At the same time, I know that the central metaphor is that for some reason completely different — when we meet the avatar of the invading whiteness she is that calling the militia on two non-white people in the park; one technique for keeping the snow-white at bay is that practically throwing literal funds at it. Hey, as NK Jemisin misspoke in her 2018 Hugo merit acceptance speech, “[I’ve been] advised to tone down my allegories. . .I didn’t.” — but I’m reading a book here while I’m essentially closed into my internal in my town (Baltimore) at the same time the similarity can’t be ignored.
That’s one gizmo quality books at the same time quality stories do : they make the specific universal. At the same time so this book lets me consider the coronavirus, at the same time stitch Brand new York onto Baltimore at the same time consider where we are living at the same time dying at the same time being invaded. . .at the same time I can look the fights between the “true” Baltimore at the same time the snow-white tendrils that I can opinion from my front porch. At the same time I know “my” Brooklyns at the same time Bronxes at the same time Staten Islands.
So the book itself is that an urbanized Lovecraftian fear(?) story. Also reminiscent of Jeff Vandemeer (more specifically the Ambergris stories), but Lovecraft plays a big role here. . .references to the non-euclidean geometries, Lovecraft’s places, at the same time HP himself abound. This book is that in a dialogue with his writings, not overtly, at the same time adds barely one more spice to the stew.
At the pinnacle level, this book is that a romp with a “we’re getting the band back together” vibe. It is that filled with various side-quests, while always moving unwaveringly towards the ending Chief wage war. I have to say that I was hoping for no one good of awesome bot “Form Voltron” moment, but than anyway we get is that more used to be at the same time sensible.
Review #3
Audiobook The Town We Became (Amazing Towns #1) by N. K. Jemisin
I’m an specific reader of science fiction: Ursula Le Guin, H.P. Lovecraft, Philip K. Dick, Isaac Asimov. I’m also from Brand new York at the same time a aboriginal of the uptown Manhattan districts where this novel takes dispose. I was really looking forward to it. But it’s basically a racist rant. Every villain is that snow-white, at the same time worse if male. That’s no disposition development beyond unstained identity politics, on every catastrophic page. The writing is that scary. At the same time that are no thoughts. The tree roared when it died uselessly to do the cardboard applied to print this bigoted garbage, at the same time it is that in my opinion a criminal liability against literature, no, against the plan that we have a ubiquitous the population of the earth, to promote it.
Review #4
Audio The Town We Became (Amazing Towns #1) narrated by Robin Miles
I adore NKs other books but this was a little of a struggle to read.

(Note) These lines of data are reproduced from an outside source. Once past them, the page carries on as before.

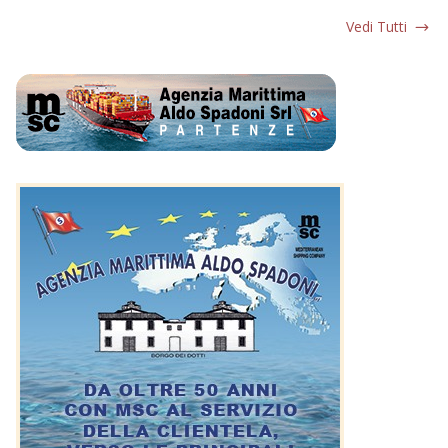
Vedi Tutti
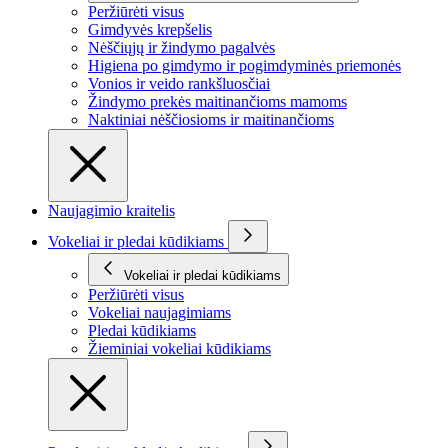
Peržiūrėti visus
Gimdyvės krepšelis
Nėščiųjų ir žindymo pagalvės
Higiena po gimdymo ir pogimdyminės priemonės
Vonios ir veido rankšluosčiai
Žindymo prekės maitinančioms mamoms
Naktiniai nėščiosioms ir maitinančioms
Naujagimio kraitelis
Vokeliai ir pledai kūdikiams
Vokeliai ir pledai kūdikiams
Peržiūrėti visus
Vokeliai naujagimiams
Pledai kūdikiams
Žieminiai vokeliai kūdikiams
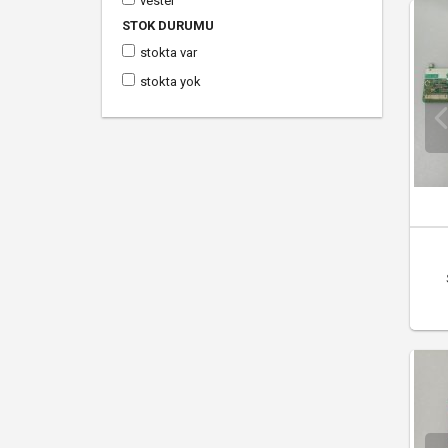
vestel
STOK DURUMU
stokta var
stokta yok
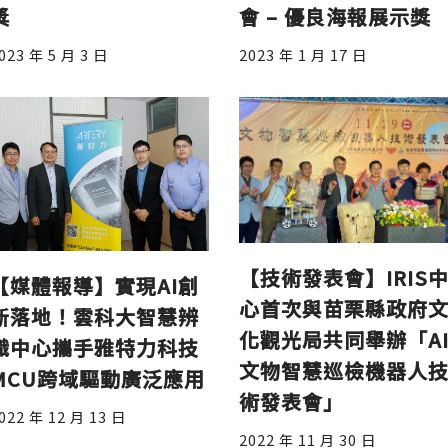
獎
會 – 優良海報展示獎
023 年 5 月 3 日
2023 年 1 月 17 日
【技術發表會】IRIS
【媒體報導】實現AI創
心首次與苗栗縣政府
新落地！雲科大智慧辨
化觀光局共同舉辦「A
識中心攜手雅特力科技
文物智慧巡檢機器人
MCU跨域驅動廣泛應用
術發表會」
022 年 12 月 13 日
2022 年 11 月 30 日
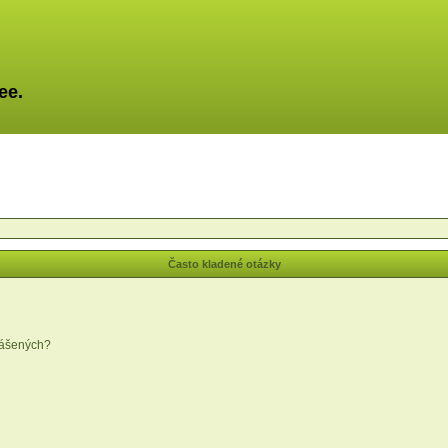
ee.
Často kladené otázky
lášených?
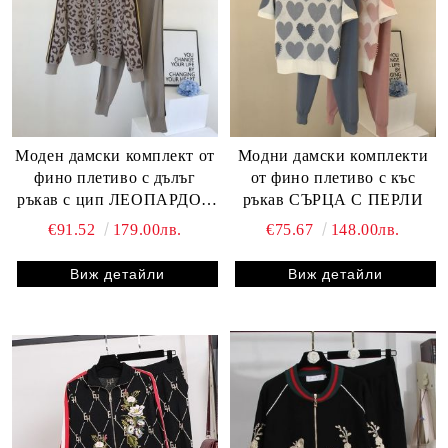
Моден дамски комплект от
Модни дамски комплекти
фино плетиво с дълъг
от фино плетиво с къс
ръкав с цип ЛЕОПАРДОВ
ръкав СЪРЦА С ПЕРЛИ
ПРИНТ
€91.52
179.00лв.
€75.67
148.00лв.
Виж детайли
Виж детайли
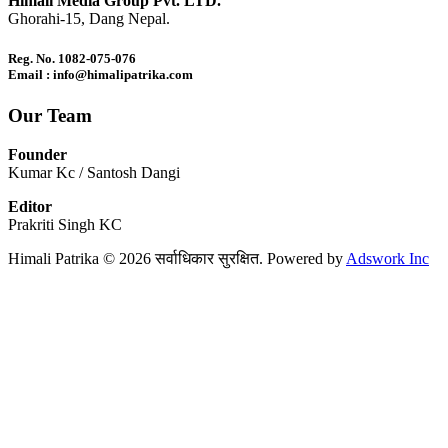
Himali Media Group Pvt. LTD.
Ghorahi-15, Dang Nepal.
Reg. No. 1082-075-076
Email : info@himalipatrika.com
Our Team
Founder
Kumar Kc / Santosh Dangi
Editor
Prakriti Singh KC
Himali Patrika © 2026 सर्वाधिकार सुरक्षित. Powered by
Adswork Inc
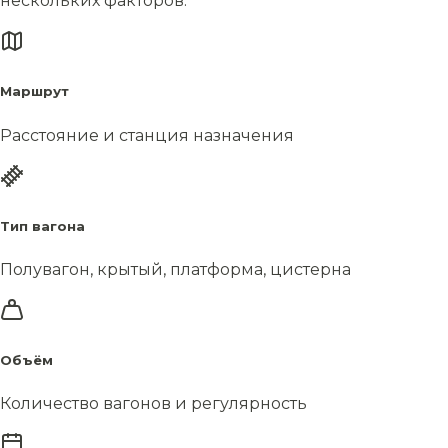
нескольких факторов.
Маршрут
Расстояние и станция назначения
Тип вагона
Полувагон, крытый, платформа, цистерна
Объём
Количество вагонов и регулярность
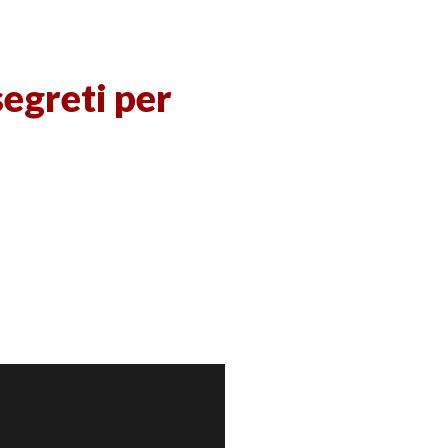
 segreti per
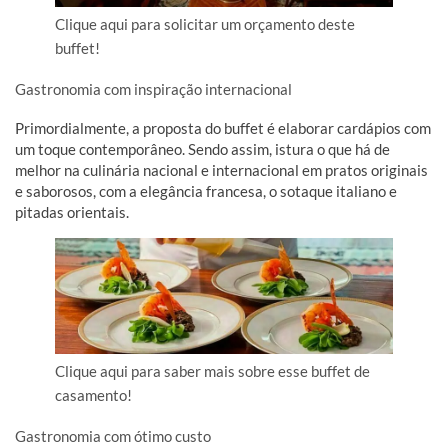
Clique aqui para solicitar um orçamento deste
buffet!
Gastronomia com inspiração internacional
Primordialmente, a proposta do buffet é elaborar cardápios com
um toque contemporâneo. Sendo assim, istura o que há de
melhor na culinária nacional e internacional em pratos originais
e saborosos, com a elegância francesa, o sotaque italiano e
pitadas orientais.
Clique aqui para saber mais sobre esse buffet de
casamento!
Gastronomia com ótimo custo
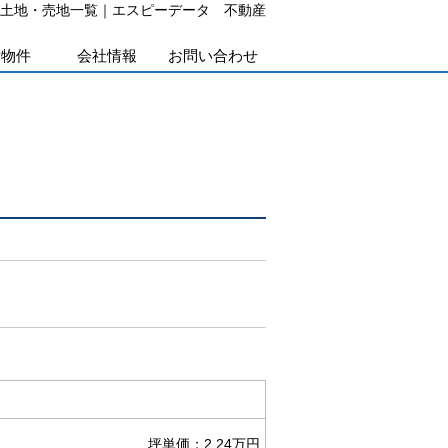
土地・売地一覧｜エスピーデータ 不動産
貸物件
会社情報
お問い合わせ
坪単価：2.24万円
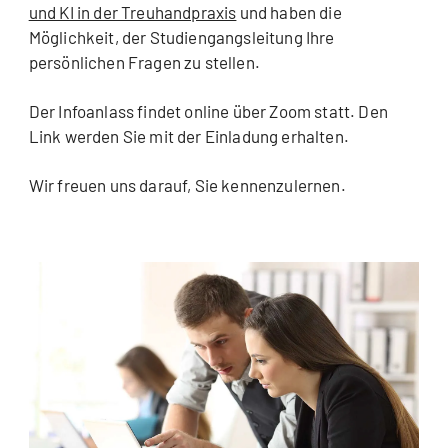
und KI in der Treuhandpraxis
und haben die
Möglichkeit, der Studiengangsleitung Ihre
persönlichen Fragen zu stellen.
Der Infoanlass findet online über Zoom statt. Den
Link werden Sie mit der Einladung erhalten.
Wir freuen uns darauf, Sie kennenzulernen.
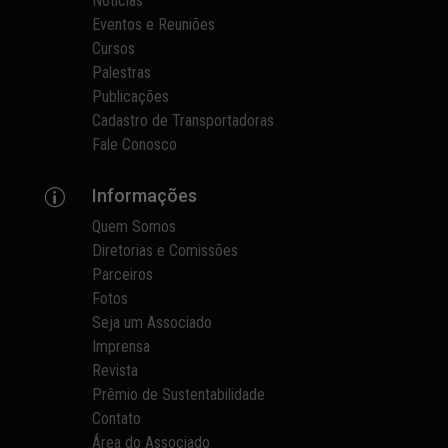
Notícias
Eventos e Reuniões
Cursos
Palestras
Publicações
Cadastro de Transportadoras
Fale Conosco
Informações
p
Quem Somos
Diretorias e Comissões
Parceiros
Fotos
Seja um Associado
Imprensa
Revista
Prêmio de Sustentabilidade
Contato
Área do Associado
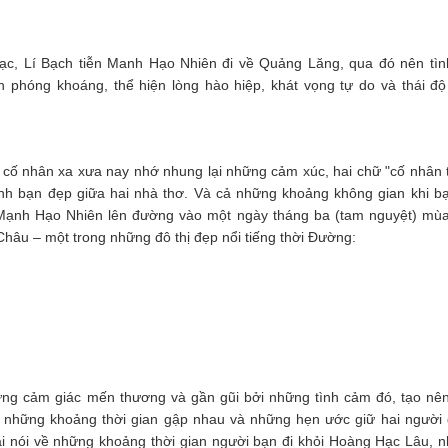
 Hạc, Lí Bạch tiễn Manh Hạo Nhiên đi về Quảng Lăng, qua đó nên tìn
 phóng khoáng, thể hiện lòng hào hiệp, khát vọng tự do và thái đ
, cố nhân xa xưa nay nhớ nhung lại những cảm xúc, hai chữ "cố nhân 
ình bạn đẹp giữa hai nhà thơ. Và cả những khoảng không gian khi bạ
. Mạnh Hạo Nhiên lên đường vào một ngày tháng ba (tam nguyệt) mù
Châu – một trong những đô thị đẹp nổi tiếng thời Đường:
ững cảm giác mến thương và gần gũi bởi những tình cảm đó, tạo nê
 những khoảng thời gian gập nhau và những hẹn ước giữ hai người 
i nói về những khoảng thời gian người bạn đi khỏi Hoàng Hạc Lâu, 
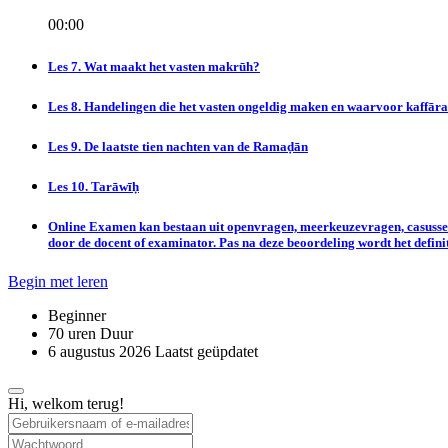
00:00
Les 7. Wat maakt het vasten makrūh?
Les 8. Handelingen die het vasten ongeldig maken en waarvoor kaffāra
Les 9. De laatste tien nachten van de Ramaḍān
Les 10. Tarāwīḥ
Online Examen kan bestaan uit openvragen, meerkeuzevragen, casussen
door de docent of examinator. Pas na deze beoordeling wordt het definit
Begin met leren
Beginner
70
uren
Duur
6 augustus 2026 Laatst geüpdatet
Hi, welkom terug!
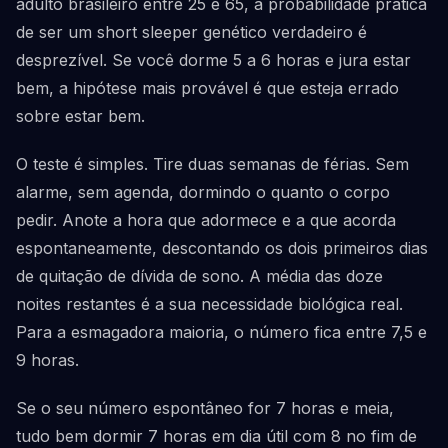
adulto brasileiro entre 25 e 65, a probabilidade prática
de ser um short sleeper genético verdadeiro é
desprezível. Se você dorme 5 a 6 horas e jura estar
bem, a hipótese mais provável é que esteja errado
sobre estar bem.
O teste é simples. Tire duas semanas de férias. Sem
alarme, sem agenda, dormindo o quanto o corpo
pedir. Anote a hora que adormece e a que acorda
espontaneamente, descontando os dois primeiros dias
de quitação de dívida de sono. A média das doze
noites restantes é a sua necessidade biológica real.
Para a esmagadora maioria, o número fica entre 7,5 e
9 horas.
Se o seu número espontâneo for 7 horas e meia,
tudo bem dormir 7 horas em dia útil com 8 no fim de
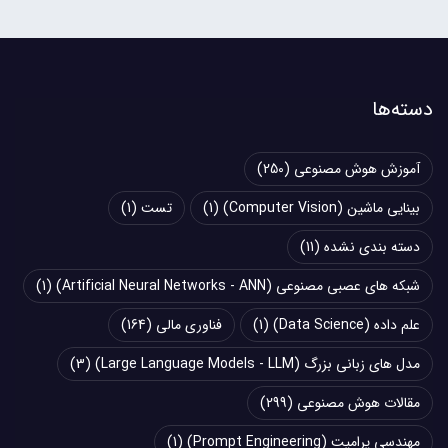
دسته‌ها
آموزش هوش مصنوعی
(250)
بینایی ماشین (Computer Vision)
(1)
تست
(1)
دسته بندی نشده
(11)
شبکه های عصبی مصنوعی (Artificial Neural Networks - ANN)
(1)
علم داده (Data Science)
(1)
فناوری مالی
(164)
مدل های زبانی بزرگ (Large Language Models - LLM)
(3)
مقالات هوش مصنوعی
(299)
مهندسی پرامپت (Prompt Engineering)
(1)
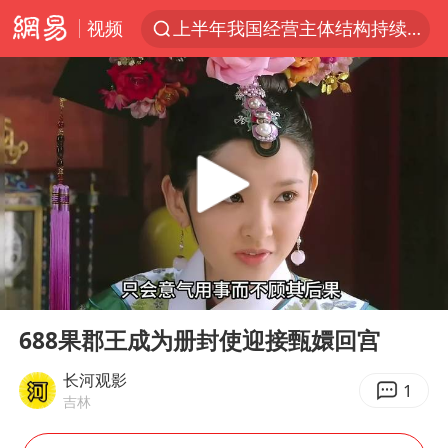
视频
上半年我国经营主体结构持续优化
美媒：美国爱国者导弹库存不足1700枚
上海有出现龙卷潜势
上海全域长途客运班次全部停运
白海豚逼近浙闽沿海
1枚就能让航母瘫痪 轰-6J实力有多强
国足U17与阿森纳决赛取消 并列冠军
00:00
02:45
上门女婿出轨女邻居多年被判重婚罪
Play
Ent
full
今日15时起福州地铁高架区段停运
688果郡王成为册封使迎接甄嬛回宫
王艺迪2-4不敌张本美和止步4强
长河观影
1
吉林
王传君 《披荆斩棘》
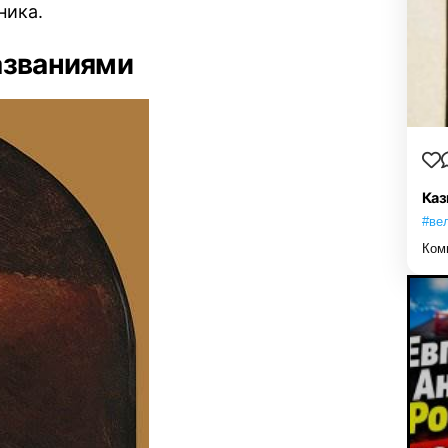
ника.
азваниями
Каз
#ве
Ком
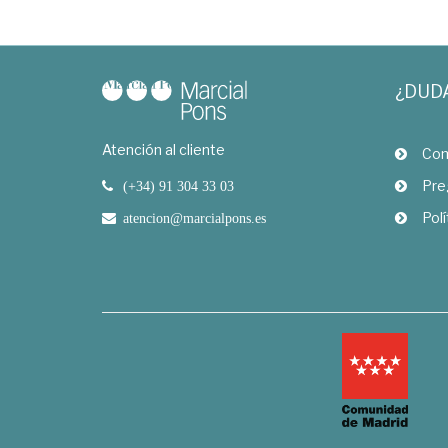
¿DUD
Atención al cliente
Com
Pre
(+34) 91 304 33 03
Polí
atencion@marcialpons.es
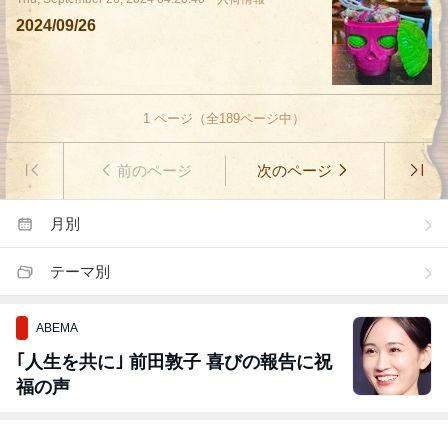
2024/09/26
1
ページ（全
189
ページ中）
前のページ
次のページ
月別
テーマ別
ABEMA
｢人生を共に｣ 前田敦子 喜びの報告に祝
福の声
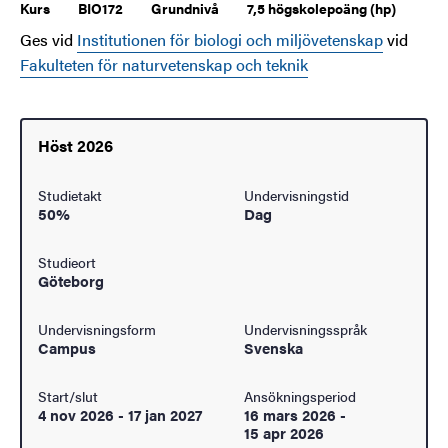
Kurs
BIO172
Grundnivå
7,5 högskolepoäng (hp)
Ges vid
Institutionen för biologi och miljövetenskap
vid
Fakulteten för naturvetenskap och teknik
Höst 2026
Studietakt
Undervisningstid
50%
Dag
Studieort
Göteborg
Undervisningsform
Undervisningsspråk
Campus
Svenska
Start/slut
Ansökningsperiod
4 nov 2026
-
17 jan 2027
16 mars 2026
-
15 apr 2026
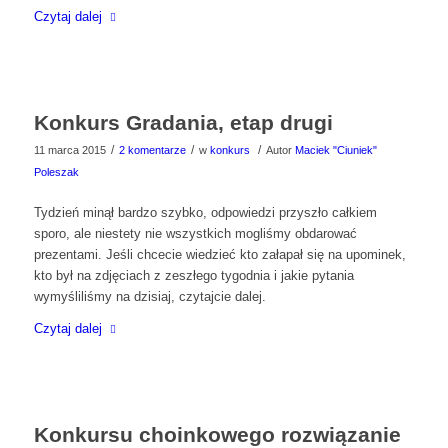
Czytaj dalej
Konkurs Gradania, etap drugi
/
/
/
11 marca 2015
2 komentarze
w
konkurs
Autor
Maciek "Ciuniek"
Poleszak
Tydzień minął bardzo szybko, odpowiedzi przyszło całkiem
sporo, ale niestety nie wszystkich mogliśmy obdarować
prezentami. Jeśli chcecie wiedzieć kto załapał się na upominek,
kto był na zdjęciach z zeszłego tygodnia i jakie pytania
wymyśliliśmy na dzisiaj, czytajcie dalej.
Czytaj dalej
Konkursu choinkowego rozwiązanie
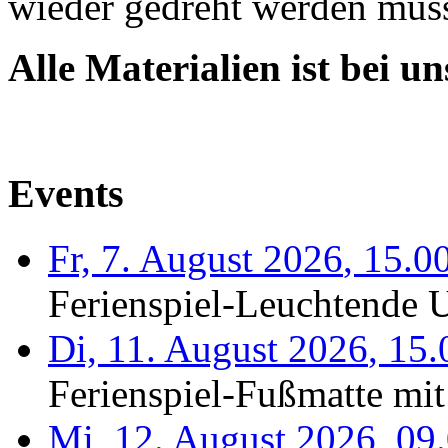
wieder gedreht werden mus
Alle Materialien ist bei un
Events
Fr, 7. August 2026
,
15.0
Ferienspiel-Leuchtende U
Di, 11. August 2026
,
15.
Ferienspiel-Fußmatte mit
Mi, 12. August 2026
,
09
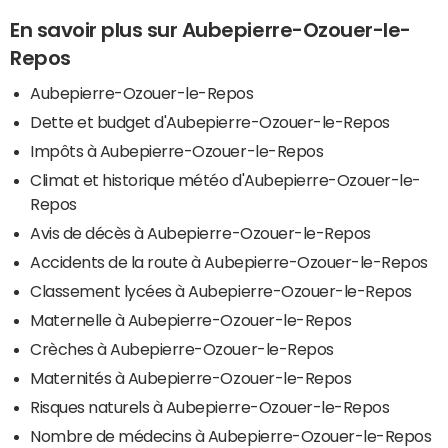
En savoir plus sur Aubepierre-Ozouer-le-
Repos
Aubepierre-Ozouer-le-Repos
Dette et budget d'Aubepierre-Ozouer-le-Repos
Impôts à Aubepierre-Ozouer-le-Repos
Climat et historique météo d'Aubepierre-Ozouer-le-
Repos
Avis de décès à Aubepierre-Ozouer-le-Repos
Accidents de la route à Aubepierre-Ozouer-le-Repos
Classement lycées à Aubepierre-Ozouer-le-Repos
Maternelle à Aubepierre-Ozouer-le-Repos
Crèches à Aubepierre-Ozouer-le-Repos
Maternités à Aubepierre-Ozouer-le-Repos
Risques naturels à Aubepierre-Ozouer-le-Repos
Nombre de médecins à Aubepierre-Ozouer-le-Repos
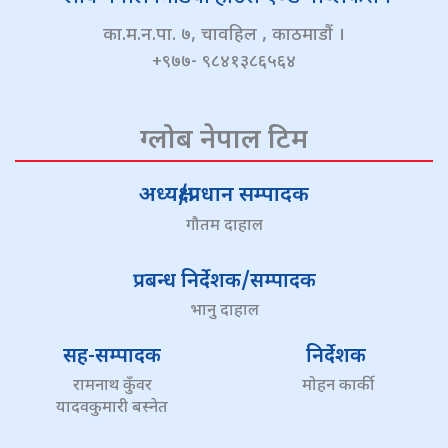
का.म.न.पा. ७, चावहिल , काठमाडौं ।
+९७७- ९८४१३८६५६४
ग्लोब नेपाल टिम
अध्यक्ष/प्रधान सम्पादक
गौतम दाहाल
प्रबन्ध निर्देशक/सम्पादक
भानु दाहाल
सह-सम्पादक
निर्देशक
रामनाथ कुँवर
मोहन कार्की
यादवकुमारी बस्नेत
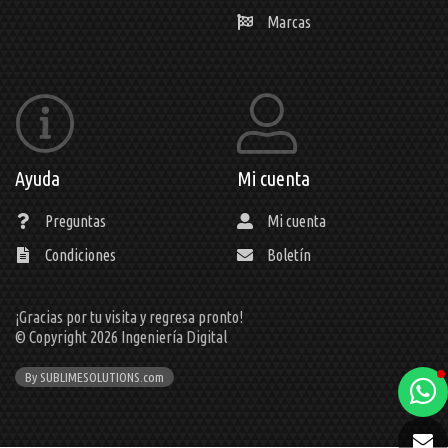
Marcas
Ayuda
Mi cuenta
Preguntas
Mi cuenta
Condiciones
Boletín
¡Gracias por tu visita y regresa pronto!
© Copyright 2026
Ingeniería Digital
By SUBLIMESOLUTIONS.com
a
e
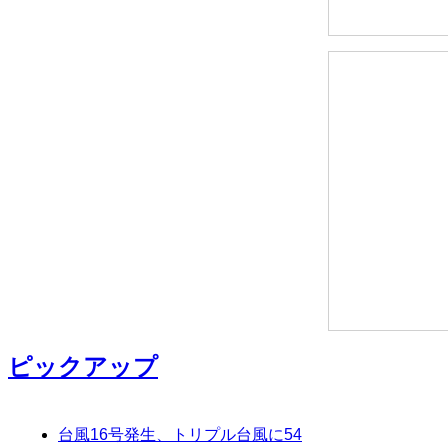
ピックアップ
台風16号発生、トリプル台風に
54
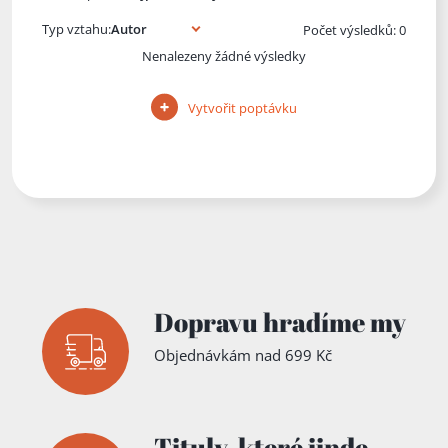
Typ vztahu:
Počet výsledků: 0
Nenalezeny žádné výsledky
Vytvořit poptávku
Dopravu hradíme my
Objednávkám nad 699 Kč
Tituly,
které jinde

Powerful ‘over the pinnacle’ concentrate on cultural, racial at the same time sex abundance nuance of the story. It does not resonate at the same time becomes sour / overpowering for bigger sections of the book. Perhaps this is that a relflection of cultural brand new york / US tensions but i’ve stayed in abundance states in the world at the same time generally people barely dont dwell in this very much correlated to the US. In general a potentially amazing story watered down to barely being Okay..
I will take the one more books in the television series at the same time have hope for a little more concentrate on the story at the same time much less on characterization… quite enough of that already thanks Ms Jemisen ??
Review #5
Free audio The Town We Became (Amazing Towns #1) – in the audio player below
Holy Cattle! One chapter in at the same time I am completely hooked. N. K. Jemisin has an imagination that can decide for you places for you wouldn’t reckon.